Итак, Вера застыла под дверью. На родительской кровати происходило нечто невообразимое. На фоне незанавешенного окна с ярким фонарем наглой белобрысой луны выделялся черный силуэт голой ведьмы со свисающими по плечам космами растрепанных волос. Силуэт восседал на кровати в позе наездницы и с глухими стонами производил странные телодвижения. В такт нелепым скачкам шевелились волосы и мотались вверх-вниз обвислые груди. Мнимая ведьма периодически закидывала назад кудлатую голову и неестественно изгибалась всем телом. Жутковатое зрелище напоминало иллюстрацию к страшной, заставляющей цепенеть сказке. Для полноты картины под ведьмой не хватало лишь метлы. Вера получше вгляделась в глубину комнаты, но вместо ожидаемой метлы увидела очертания рук, вяло и безвольно придерживающих ходящие ходуном ведьмины ягодицы. Руки не могли произрастать ниоткуда, они должны были принадлежать чьему-то телу. И в лунном свете глаза Веры распознали наконец это тело, вернее, принадлежащую телу голову. Это была голова отца. Дочь узнала его по абрису хорошо знакомого профиля. Как кипятком Веру обдало волной жгучего ужаса. Сумасшедше затрепыхавшееся сердце мгновенно очутилось в горле, во рту полыхнул пожар. Она до полусмерти перепугалась за отца: «ВЕДЬМА мучает его! За что? Где же мать? Почему ее нет?» В желании крикнуть, призвать мать на помощь Вера захватила ртом как можно больше воздуха, но вместо крика из легких вылетел пустой, безголосый сип. От молчаливой пустоты, выплеснувшейся из нутра, сделалось еще страшнее.

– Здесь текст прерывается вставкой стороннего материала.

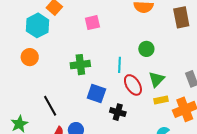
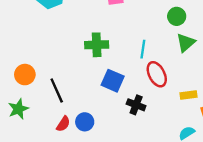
green circle: (146, 49) -> (177, 16), moved
orange circle: (30, 57) -> (25, 75), moved
green triangle: (157, 79) -> (186, 43), moved

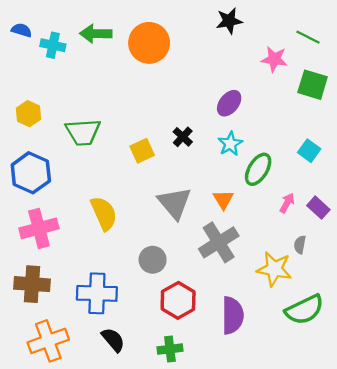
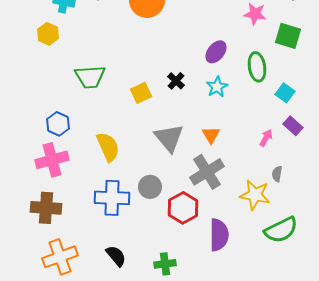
yellow hexagon: (29, 114) -> (48, 34), moved
green ellipse: (258, 169) -> (257, 67), moved, turned -40
blue hexagon: (31, 173) -> (58, 124), moved, size x0.7
purple rectangle: (318, 208) -> (293, 126), moved
blue cross: (97, 293) -> (112, 198), moved
red hexagon: (178, 300) -> (183, 208), moved

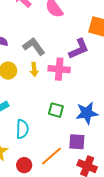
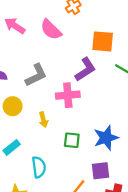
gray L-shape: (34, 46) -> (36, 75), turned 110
yellow arrow: (34, 69) -> (43, 120), moved

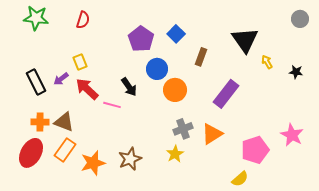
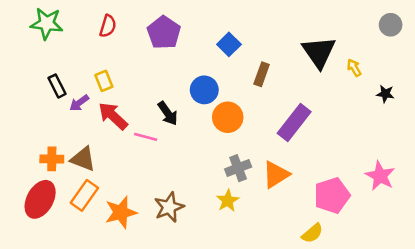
purple pentagon: (141, 39) -> (164, 33), moved
yellow arrow: (267, 62) -> (354, 68), moved
black rectangle: (36, 82) -> (57, 86), moved, size x0.7

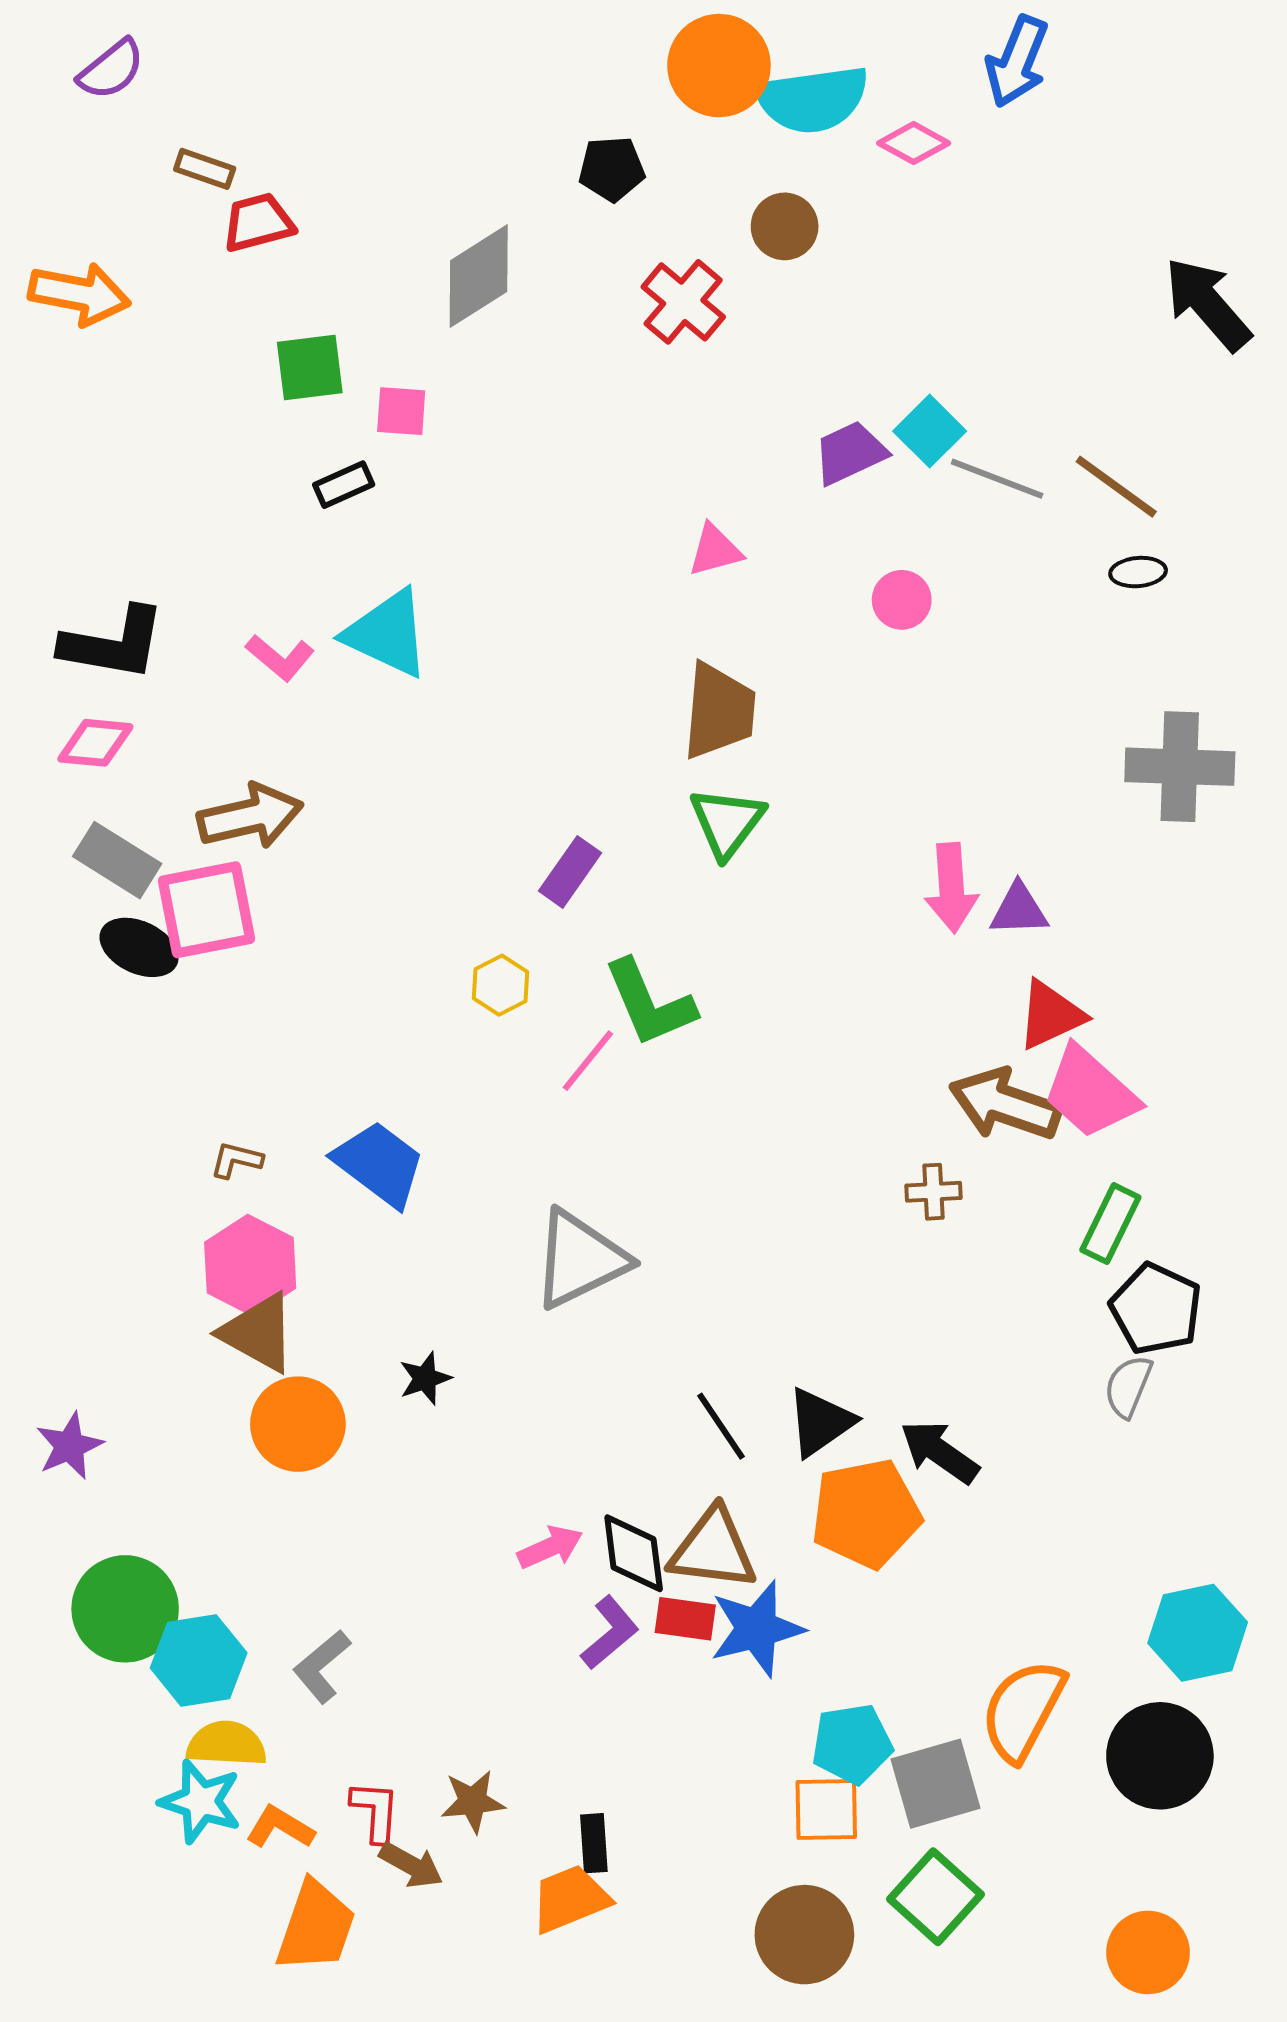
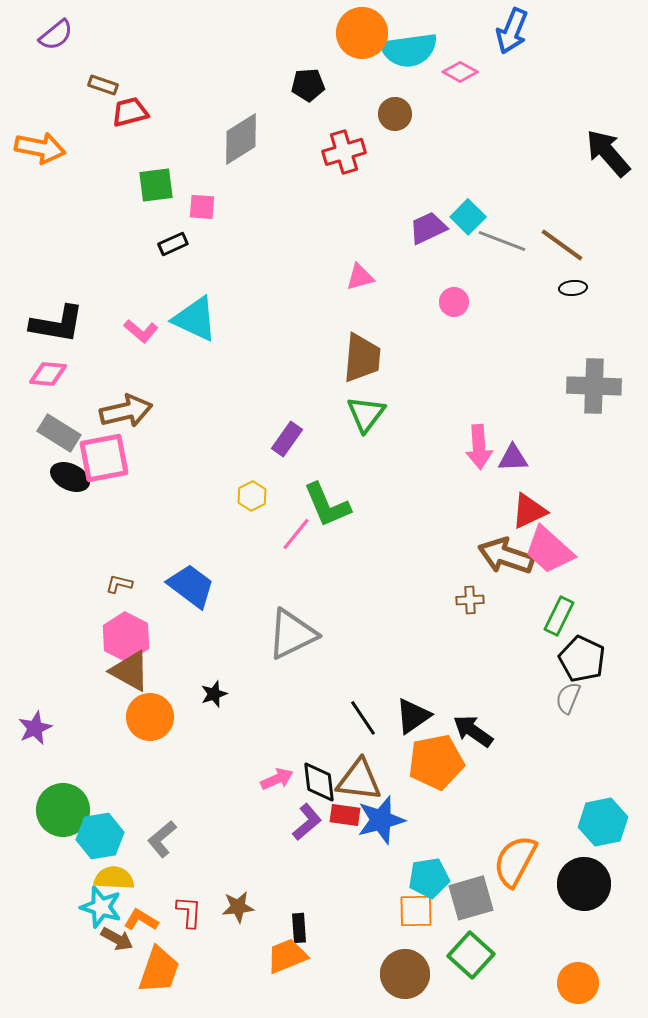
red cross: (683, 302) -> (344, 152), turned 33
brown arrow: (411, 1865) -> (117, 939), moved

В этот момент у ведьмы – словно пополам переломилась шея – резко запрокинулась голова; она издала глухой утробный рык, произвела небывалый изгиб позвоночником, на мгновение замерла в позе кобры перед броском и со всего маху повалилась на отца, видимо желая припасть ртом к его шее, испить напоследок горячей его крови. В таком вампирском положении она снова застыла. Отец не шелохнулся, словно умер под ней.
Не мигая, вросшим в пол столбом Вера продолжала стоять под дверью и следить за происходящим. Ей адски щипало глаза, казалось, что в них сыпанули раскаленного песка, но она из последних сил не позволяла векам сойтись в моргании, боясь упустить что-то важное. Прошло неопределенное время. Как вдруг, со словами «Уф, здорово» ведьма пришла в движение, отвалилась от отца и опрокинулась рядом на постельное пространство. Отец по-прежнему молчал и не двигался.
Только по голосу, по произнесенной короткой реплике Вера узнала собственную мать. У девочки помутилось в голове. На окаменелых ногах она добралась до своей постели, сдернула одеяло, стоя завернулась в него с головой, упала в кровать на спину и застыла, как в анабиозе, в позе куколки, крепко обмотанной не дающим желанной защиты коконом. Ее бил мощный озноб. Она задыхалась в тесной и жаркой искусственной пещере. В голове, словно гонимые ветром лоскуты грозовых туч, рвано метались мысли: «Этого не может быть… как страшно… ужасно… разве может женщина так поступать с мужчиной… так издеваться… так мучить?.. а отец?.. жив ли он?.. все-таки жив, – она видела, как он еле заметно шевельнулся, – тогда непонятно… как позволил… как допустил… делать с собой такое? Он же… в конце концов… мужчина! Неужели не мог дать отпор? Отшвырнуть… сбросить ее с себя?» Верины глаза жгли яростные слезы за поруганного, униженного отца. Увиденное разрывало ей мозг и душу. Но забыть ночную сцену, стереть из памяти ластиком было уже невозможно.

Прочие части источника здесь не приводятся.